Annen May Kantereit, 12.10.2015, Zakk (Düsseldorf)

Manchmal muss man das Glück auf seiner Seite haben… Ich rede nicht von Annen May Kantereit, keine Sorge, DAS ist Talent! Ich rede von mir. Seit circa einem Jahr versuche ich jetzt schon, die drei (mittlerweile vier) jungen Herren aus Köln live zu sehen. Das ist aber gar nicht so leicht, wie man denkt. Lässt man mal die Auftritte weg, an denen ich zeitlich nicht konnte, war jedes fucking Konzert sofort ausverkauft. Auch mehrere hintereinander! Und auch vor Presseanfragen können sie sich nicht mehr retten. Damit muss ich also gar nicht erst kommen.

Heute spielen Annen May Kantereit also im Zakk in Düsseldorf, übrigens schon den dritten Abend hintereinander ausverkauft, das letzte Konzert ihrer Tour. Hatte ich erwähnt, dass die drei nicht mal ein Album draußen haben? Keine Single im Radio? (Na gut, Henning singt für K.I.Z. »Hurra, die Welt geht unter«, aber das ging bei Annen May Kantereit ja viel früher los.
Die Leute, die auf die Konzerte kommen, haben bisher also nur von anderen Leuten gehört, wie gut Annen May Kantereit sind, oder sind wie ich eines Tages über ein paar YouTube-Videos gestolpert, in denen ein schmächtiger Junge mit der Stimme eines alten Säufers traurige Lieder singt.

Das kommt ja eben noch dazu, der Mann hat nicht nur eine Stimme, bei der jedem halbwegs musikalisch interessierten Menschen schwindelig wird!

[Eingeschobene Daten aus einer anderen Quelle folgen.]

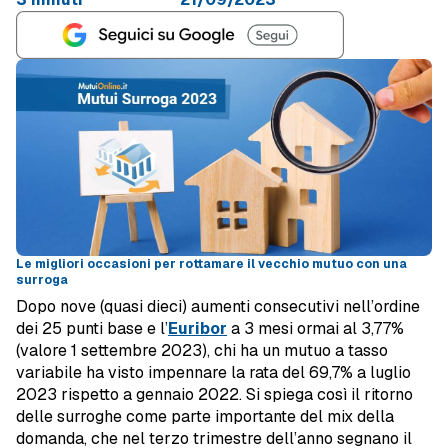
Le migliori occasioni per rottamare il vecchio mutuo con una
surroga
Dopo nove (quasi dieci) aumenti consecutivi nell’ordine
dei 25 punti base e l’
Euribor
a 3 mesi ormai al 3,77%
(valore 1 settembre 2023), chi ha un mutuo a tasso
variabile ha visto impennare la rata del 69,7% a luglio
2023 rispetto a gennaio 2022. Si spiega così il ritorno
delle surroghe come parte importante del mix della
domanda, che nel terzo trimestre dell’anno segnano il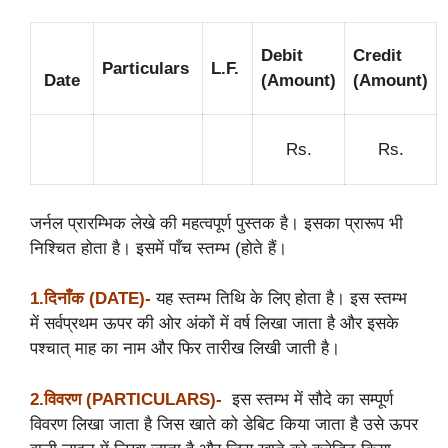
Debit
Credit
Particulars
L.F.
Date
(Amount)
(Amount)
Rs.
Rs.
जर्नल प्रारम्भिक लेखे की महत्वपूर्ण पुस्तक है। इसका प्रारूप भी
निश्चित होता है। इसमें पाँच स्तम्भ (होते हैं।
1.दिनाँक (DATE)-
यह स्तम्भ तिथि के लिए होता है। इस स्तम्भ
में सर्वप्रथम ऊपर की ओर अंकों में वर्ष लिखा जाता है और इसके
पश्चात् माह का नाम और फिर तारीख लिखी जाती है।
2.विवरण (PARTICULARS)-
इस स्तम्भ में सौदे का सम्पूर्ण
विवरण लिखा जाता है जिस खाते को डेबिट किया जाता है उसे ऊपर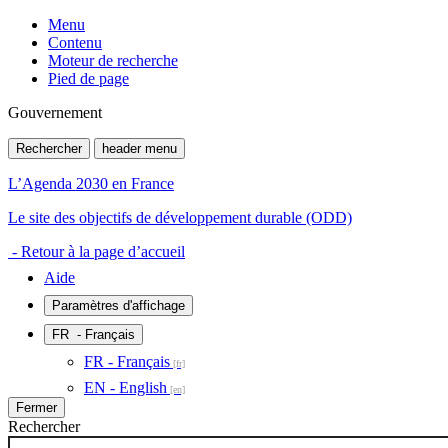
Menu
Contenu
Moteur de recherche
Pied de page
Gouvernement
Rechercher
header menu
L’Agenda 2030 en France
Le site des objectifs de développement durable (ODD)
- Retour à la page d’accueil
Aide
Paramètres d'affichage
FR
- Français
FR - Français
EN - English
Fermer
Rechercher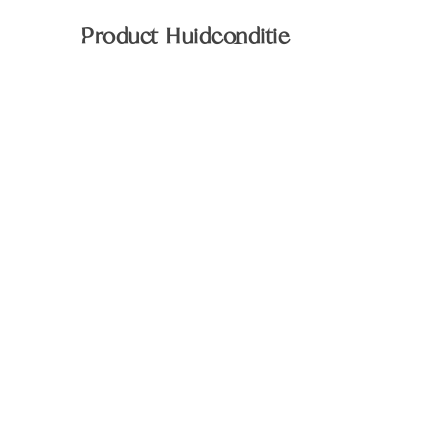
Product Huidconditie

Die Texte sind zusätzlich auch noch so gut, dass das Publikum die Hälfte der Zeit vergisst zu atmen, damit sie auch jedes Wort verstehen.

Ein von Miriam (@c.c.cologne) gepostetes Video am

Wäre ich 14 Jahre alt, mein Gott, was wäre ich verliebt in die vier. In alle auf einmal. Und besonders in diese Stimme, die alles zum vibrieren bringt. Wäre ich 24, wie sehr könnte ich bei diesen Texten miterleben, was gerade um mich herum passiert. WG-Leben, Liebe, Verlassenwerden, Wut, Melancholie. Das ist es nämlich: die Texte sind auf wunderbare Art frei von Ironie und beschreiben das Gefühl, Anfang 20 zu sein, so genau, dass es wehtut. Und das meine ich nicht als dumme Phrase, das meine ich so.
»Und du bist 21, 22, 23 und du kannst nach noch gar nicht wissen was du willst«
»Ruf mich nicht mehr nachts an, wenn es schlimm ist und du mich vermisst.«
»Ich will nicht jeden Morgen von neuem letzte Nacht bereuen.«
»Du hast dich oft gefragt, was mich zerreißt. Ich hab aufgehört mich das zu fragen.«

Ich habe schon lange keine so junge Band mehr mit so gutem Sound und so viel Traurigkeit und Wut im Bauch gehört. Wie ehrlich die das meinen, weiß jeder im Publikum spätestens bei »Du bist nicht hier«. Da freestylen Annen May Kantereit ein bisschen und Sänger Henning erzählt spontan und sehr bestimmend wie scheiße das ist, wenn er von der Hälfte der Zuschauer das Handy ins Gesicht gedrückt bekommt, während er über seine Gefühle singt.
»Wenn du da dein Handy so hoch hältst – die Leute hinter dir sehen doch gar nichts.«
»Ein Foto, ja gut, aber was denkst du, wie sich das anfühlt, wenn ich hier alles ja nur für die Kamera singe?«
Das ist nicht lustig, das sagt er so bestimmt. Das steckt so voller junger Melancholie und Traurigkeit, dass man ihm auf der Stelle ein Bier ausgeben möchte, oder einen Whisky für die Stimme. Aber es wirkt. Die Leute lassen die Handys weg.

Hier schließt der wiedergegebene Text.